In a short order released Thursday and dated Wednesday, justices unanimously said they were not persuaded they should review the case.
Over the objections of Republican Gov. Rick Snyder, the state Civil Service Commission in 2011 voted to have the state health insurance plan cover non-family members who have lived continuously with state workers for at least a year. GOP Attorney General Bill Schuette sued, saying the move was unconstitutional.
In January, a divided state appeals court upheld an Ingham County judge in ruling that the policy does not conflict with Michigan’s 2004 gay marriage ban that also prohibits the recognition of “similar” unions. The appeals court said it is not the place of courts to second-guess the wisdom of state action, and it is clear state workers can share benefits with a wide variety of other people besides only a gay partner.

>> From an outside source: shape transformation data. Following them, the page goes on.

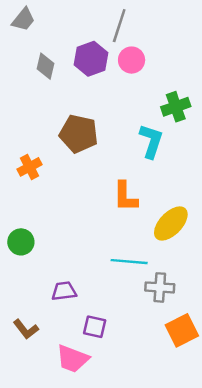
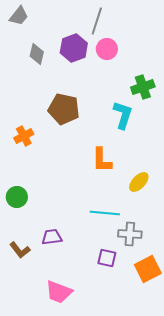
yellow ellipse: (171, 224) -> (139, 182), size x0.7
purple square: (95, 327) -> (107, 258), moved
brown L-shape: (26, 329) -> (20, 250), moved

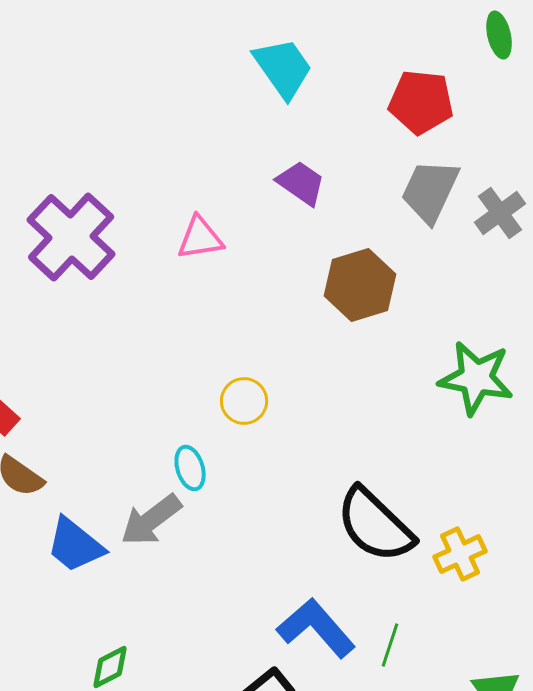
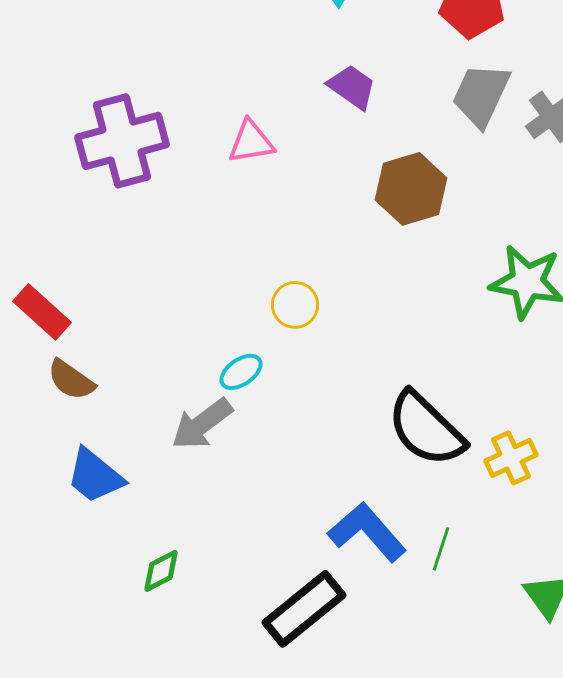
purple cross: (71, 237) -> (122, 141), turned 32
cyan ellipse: (190, 468) -> (241, 372), turned 72
blue trapezoid: (75, 545) -> (95, 476), moved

Schuette unsuccessfully appealed to the Republican-controlled high court.
House passes measure to allow wolf hunt
LANSING — The Republican-led state House passed legislation Thursday that could block voters from deciding whether to allow wolf hunting in Michigan.
The measure, which passed on a 72-38 vote with bipartisan support, would give the governor-appointed Natural Resources Commission the power to decide which types of wildlife can be hunted. Gov. Rick Snyder’s desk is the bill’s next stop, and his spokeswoman said he intends to sign the bill, pending final review.
Supporters of the bill say it protects residents in rural Upper Peninsula communities whose safety is threatened by the growing wolf population, while keeping out-of-state special interest groups from determining Michigan policies.
But opponents contend the measure, which passed the Republican-led Senate last week, is a way around a proposed referendum on wolf hunting.